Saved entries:
-- Opening Marker --

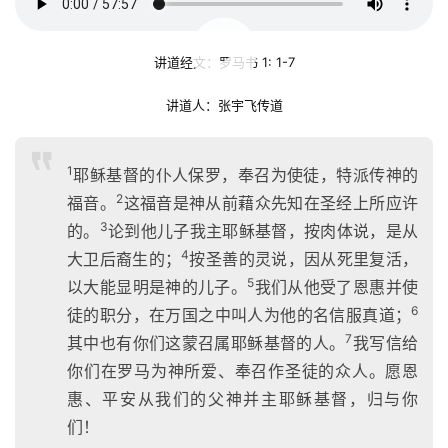
00:00 / 57:56
讲道经文：罗马书 1: 1-7
讲道人：张宇飞传道
1
耶稣基督的仆人保罗，奉召为使徒，特派传神的
2
福音。
这福音是神从前藉众先知在圣经上所应许
3
的。
论到他儿子我主耶稣基督，按肉体说，是从
4
大卫后裔生的；
按圣善的灵说，因从死里复活，
5
以大能显明是神的儿子。
我们从他受了恩惠并使
6
徒的职分，在万国之中叫人为他的名信服真道；
7
其中也有你们这蒙召属耶稣基督的人。
我写信给
你们在罗马为神所爱、奉召作圣徒的众人。愿恩
惠、平安从我们的父神并主耶稣基督，归与你
们！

-- Closing Marker --

WHAT TO WORK ON:
From the line that contains "徒的职分，在万国之中叫人为他的名信服真道；" through the final line of the entries above, every line must be reproduced exactly and nothing more.

OUTPUT OF THE EXERCISE:
徒的职分，在万国之中叫人为他的名信服真道；
7
其中也有你们这蒙召属耶稣基督的人。
我写信给
你们在罗马为神所爱、奉召作圣徒的众人。愿恩
惠、平安从我们的父神并主耶稣基督，归与你
们！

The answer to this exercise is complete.